Russian watches? Cheap and cheerful, that’s what you’re thinking. Well, you are right, but they’re also very reliable and built to last like a T34 tank or an AK47. Many of these watches make perfect starter collection material, and fantastic value daily watches you can wear and enjoy. Yes, they aren’t Swiss level COSC certified chrono models that are going to fetch thousands at auction, but let me give you three good reasons to buy a used Sekonda, Poljot, Bostok/Vostok or Molnija.
- Good Examples Start at £25
Yep, you can get a very nice Vostok Komandirskie model on ebay or Gumtree, often including the original box and leaflet for £25 or so. This watch is still being manufactured brand new today by the way, costing about £60 or so online.
It has a few interesting features, such as the `wobbly’ crown, which is designed to bend like a tree, rather than break under pressure from cack-handed attempts at screwing down the crown. You’ll also notice the crystal is dome shaped, this is for water resistance – yep, you can dive down to attach a small IED to your enemies submarine or ship, whilst wearing this watch. Handy for all you Putin sponsored freelance asssasins.
The Komandirskie also has an automatic movement inside its sturdy case, which I’ve tested over 24 hours and is accurate to within 30 seconds. Not Rolex standard, but hey, what do you want for £25 quid Comrade Corbyn?
2. Ultra reliable
Here is another factoid for you. First watch I ever fixed was a dead Sekonda – TV dial model similar to the Raketa – which was clogged with dirt and fully wound up. All that was needed was a basic clean with the back off, no movement removal, a drop of oil on the end of the balance staff and off it went. Still running OK today five years later, which just shows how you can abuse these watches with no proper servicing and they still work. That non-runner cost a mere fiver at a watch fair by the way.
3. Good Original Chronographs Are Set to Rocket in Value
Sturmanskie and Poljot made some excellent chronograph models, many of which have movements inside that closely resemble Valjoux or Glashutte originals. Glashutte watch factory was captured by the Russians in the late stages of WWII, so just as the Russians took the second division scientists from the V2/V3 rocket programme, materials and expertise was taken back to Moscow.
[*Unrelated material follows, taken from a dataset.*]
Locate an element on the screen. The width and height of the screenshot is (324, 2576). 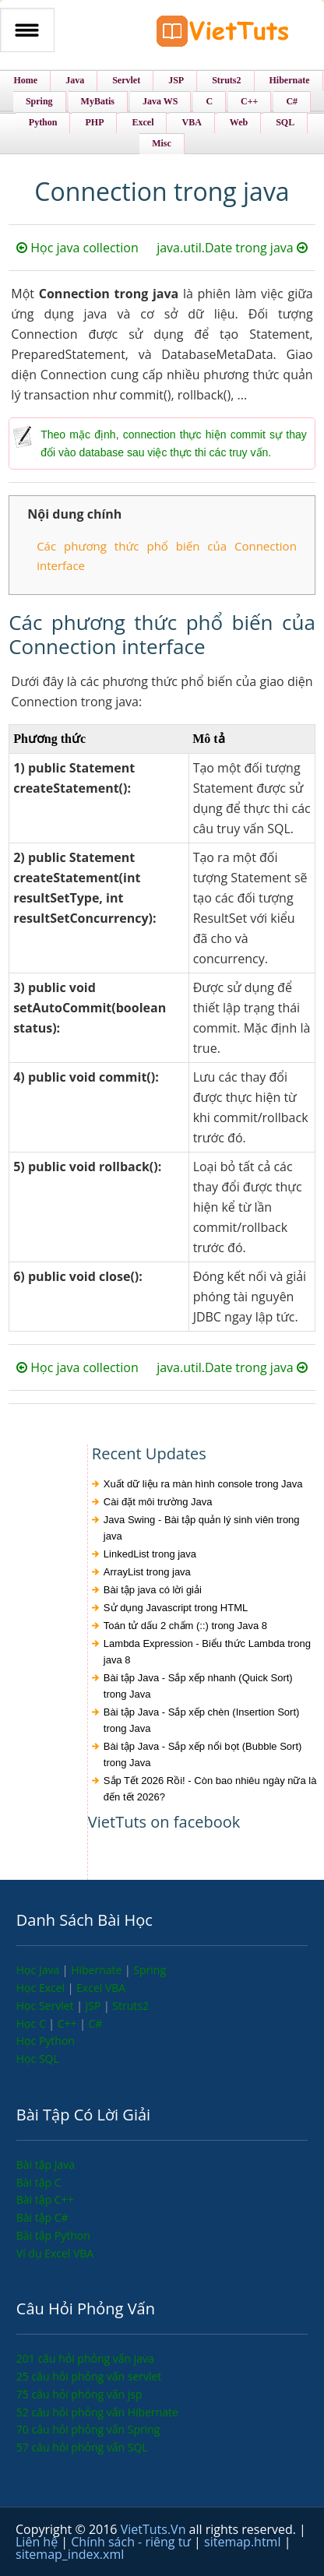 Liên hệ is located at coordinates (38, 2541). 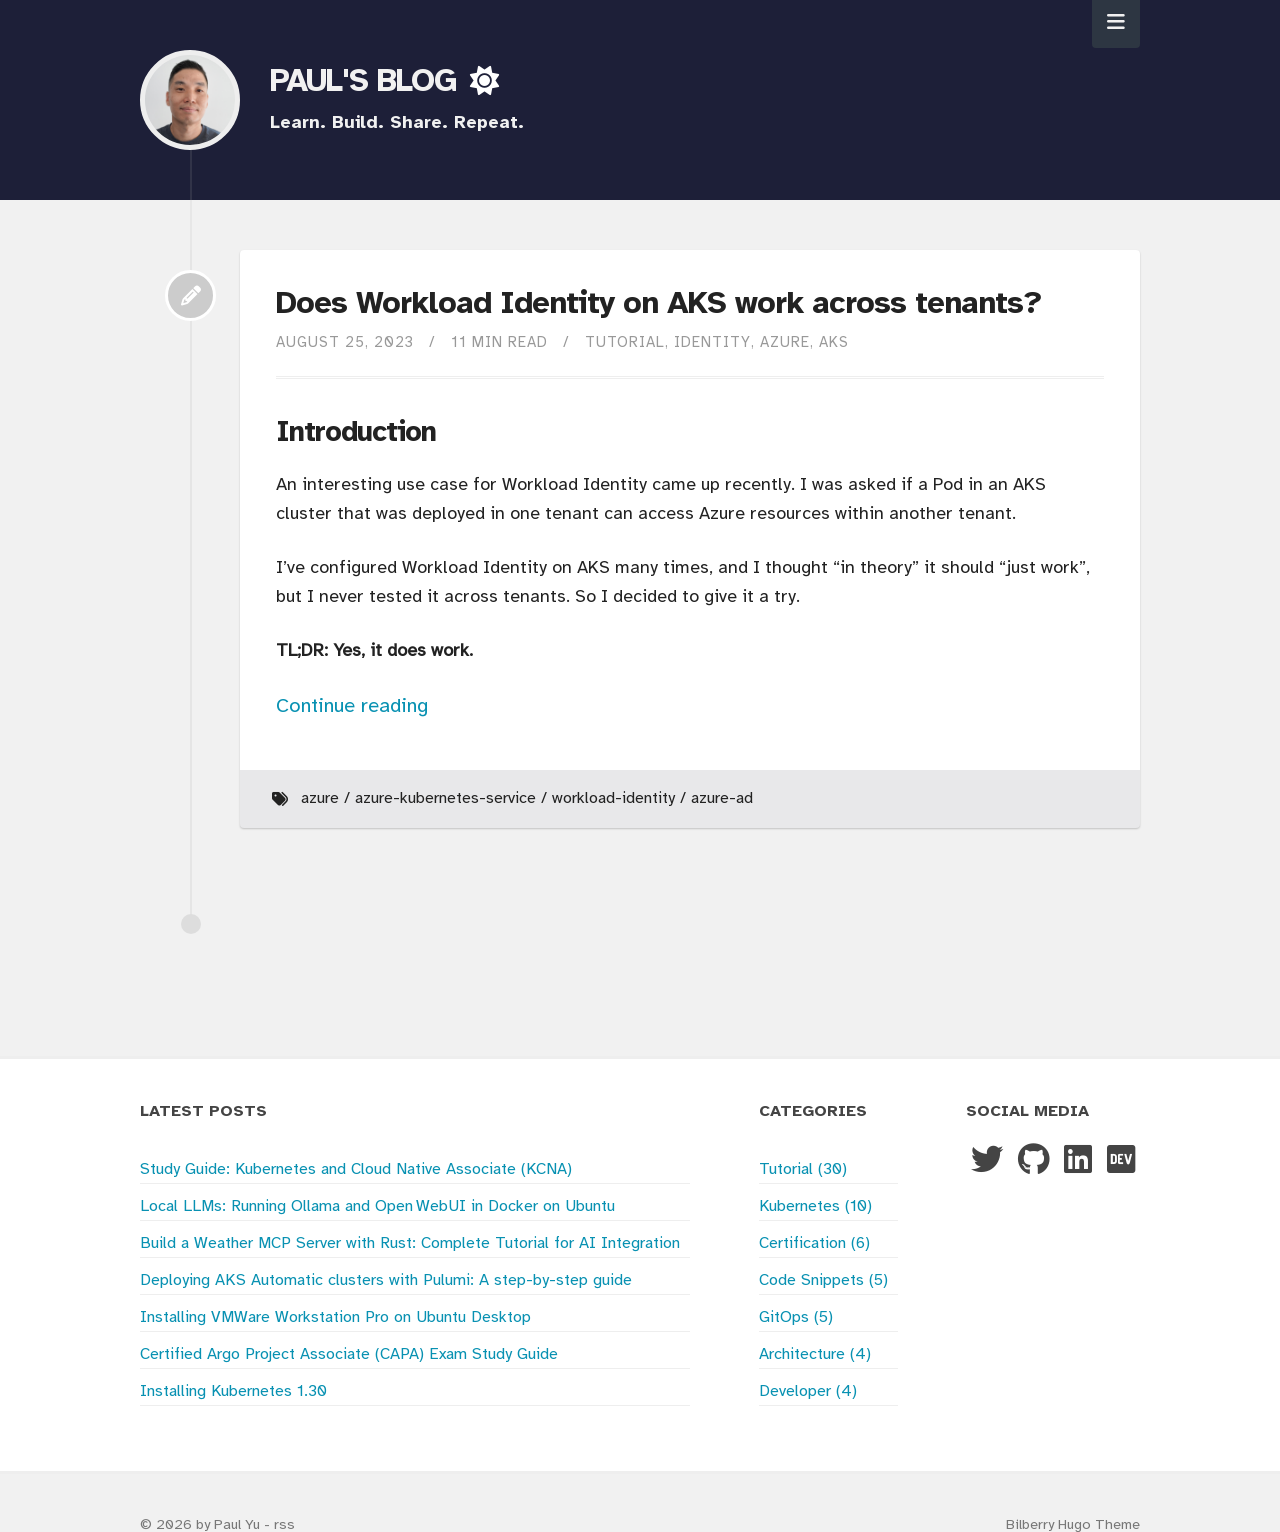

Gagarin apparently wore a Sturmanskie in space, and the Poljot Strela is another model with astronaut connections. If you can find a good example of a 50s/60s chronograph that hasn’t been movement-swapped, bodged up with non-original parts etc then that could be a good investment.
I say could because considering you can buy a 1960s Valjoux 7733 powered Swiss watch, running nicely, for about £300-£500, paying well over £1000 for a Russian chrono with essentially the SAME movement inside doesn’t seem like a bargain to me. Having said that people pay £1000 for Sicura models based on the Breitling connection, which is of course complete nonsense.
The upside with a Poljot chrono watch is that any decent watchmaker will be able to service your watch for years to come, as there are still plenty of Valjoux 7733 movements available as spares and the stripdown and re-assembly will be bread n butter work for your local watch fettler.